Passé inaperçu à sa sortie, Ne vous retournez pas est l’une des œuvres phares d’une décennie virtuose. Toute la beauté de l’étrange par un maître des années 70 dans une Venise mortifère à l’atmosphère prégnante.
Synopsis : Quelques mois après la mort par noyade de leur petite fille, Laura Baxter et son époux John, appelé sur le chantier de restauration d’une église, se rendent à Venise.

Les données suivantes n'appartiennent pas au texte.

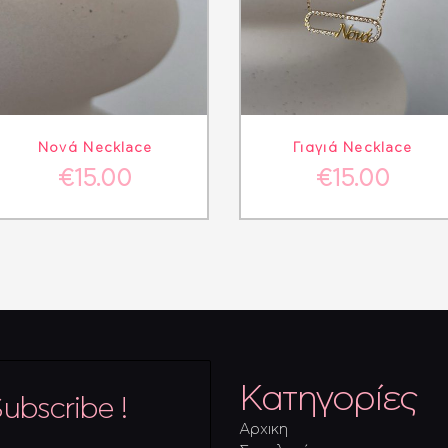
ΛΕΠΤΟΜΈΡΕΙΕΣ
ΣΤΟ ΚΑΛΆΘΙ
ΛΕΠΤΟΜΈΡΕΙΕΣ
ΣΤΟ ΚΑΛΆ
Νονά Necklace
Γιαγιά Necklace
€
15.00
€
15.00
Κατηγορίες
ubscribe !
Αρχικη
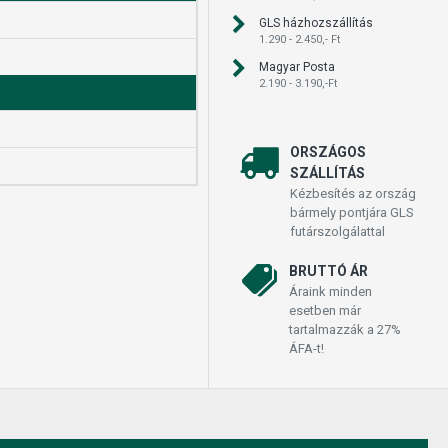
GLS házhozszállítás
1.290 - 2.450,- Ft
Magyar Posta
2.190 - 3.190,-Ft
ORSZÁGOS
SZÁLLÍTÁS
Kézbesítés az ország
bármely pontjára GLS
futárszolgálattal
BRUTTÓ ÁR
Áraink minden
esetben már
tartalmazzák a 27%
ÁFA-t!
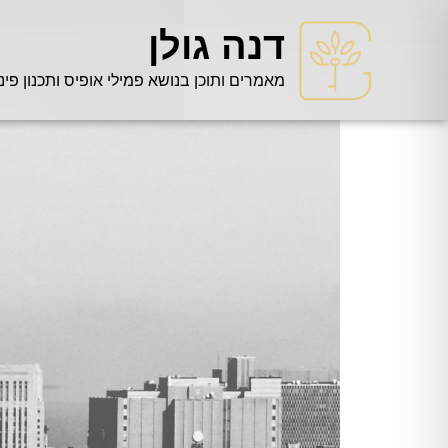
דנה גולן
מאמרים ותוכן בנושא פמילי אופיס ותכנון פינ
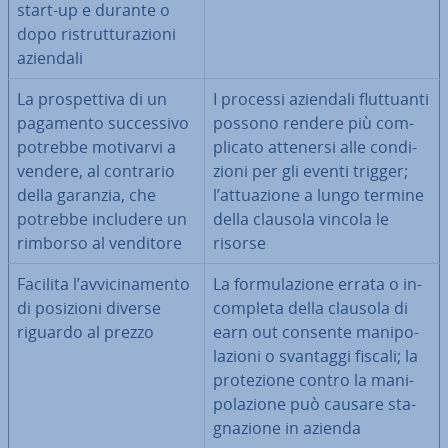
start-up e durante o
dopo ri­strut­tu­ra­zio­ni
aziendali
La pro­spet­ti­va di un
I processi aziendali flut­tuan­ti
pagamento suc­ces­si­vo
possono rendere più com­
potrebbe motivarvi a
pli­ca­to attenersi alle con­di­
vendere, al contrario
zio­ni per gli eventi trigger;
della garanzia, che
l’at­tua­zio­ne a lungo termine
potrebbe includere un
della clausola vincola le
rimborso al venditore
risorse
Facilita l’av­vi­ci­na­men­to
La for­mu­la­zio­ne errata o in­
di posizioni diverse
com­ple­ta della clausola di
riguardo al prezzo
earn out consente ma­ni­po­
la­zio­ni o svantaggi fiscali; la
pro­te­zio­ne contro la ma­ni­
po­la­zio­ne può causare sta­
gna­zio­ne in azienda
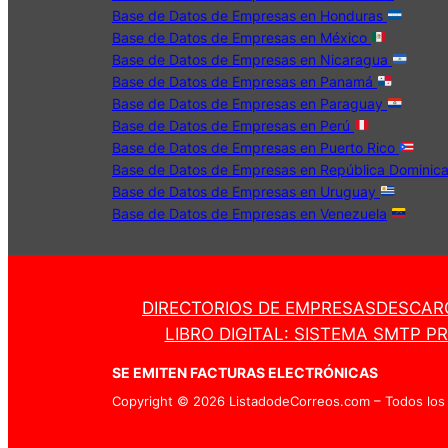
Base de Datos de Empresas en Honduras
Base de Datos de Empresas en México
Base de Datos de Empresas en Nicaragua
Base de Datos de Empresas en Panamá
Base de Datos de Empresas en Paraguay
Base de Datos de Empresas en Perú
Base de Datos de Empresas en Puerto Rico
Base de Datos de Empresas en República Dominic
Base de Datos de Empresas en Uruguay
Base de Datos de Empresas en Venezuela
DIRECTORIOS DE EMPRESAS
DESCAR
LIBRO DIGITAL: SISTEMA SMTP P
SE EMITEN FACTURAS ELECTRÓNICAS
Copyright © 2026 ListadodeCorreos.com – Todos los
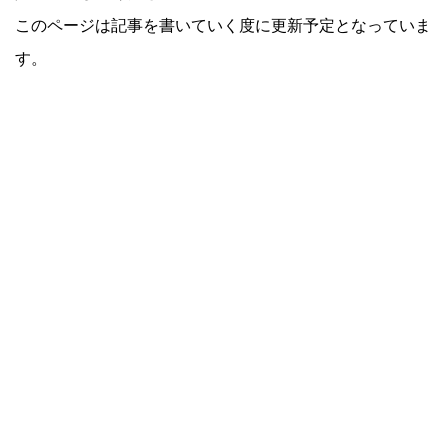
このページは記事を書いていく度に更新予定となっていま
す。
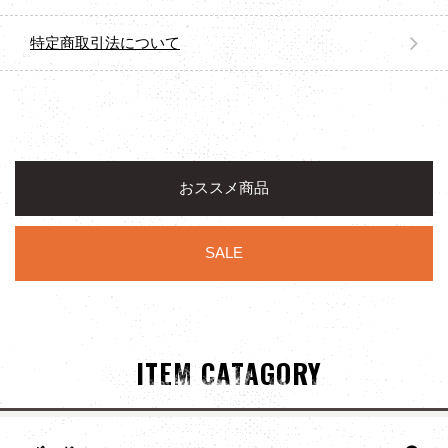
特定商取引法について
おススメ商品
SALE
ITEM CATAGORY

Mais la ville est devenue cet hiver-là le théâtre d’événements sordides et une étrange rencontre ravive chez le couple le souvenir douloureux de leur fillette.
Deuil à Venise
Critique : Œuvre phare des années 70, même si elle ne connut pas un grand succès en salle (à peine 100 000 entrées en France), Ne vous retournez pas compte parmi les jalons de la filmographie contrastée du cinéaste britannique Nicolas Roeg, dont l’essentiel des grands films se situe au début de sa carrière, entre 1970 et 1980. En l’occurrence, succédant au trip psychédélique obsessionnel La randonnée et s’intercalant avant le film de science-fiction déroutant avec David Bowie, L’homme qui venait d’ailleurs, Ne vous retournez pas appartient aux œuvres surnaturelles vénéneuses de cette décennie traversée de vision artistiques puissantes, transcendée par des points de vue cinématographiques fascinants et radicaux.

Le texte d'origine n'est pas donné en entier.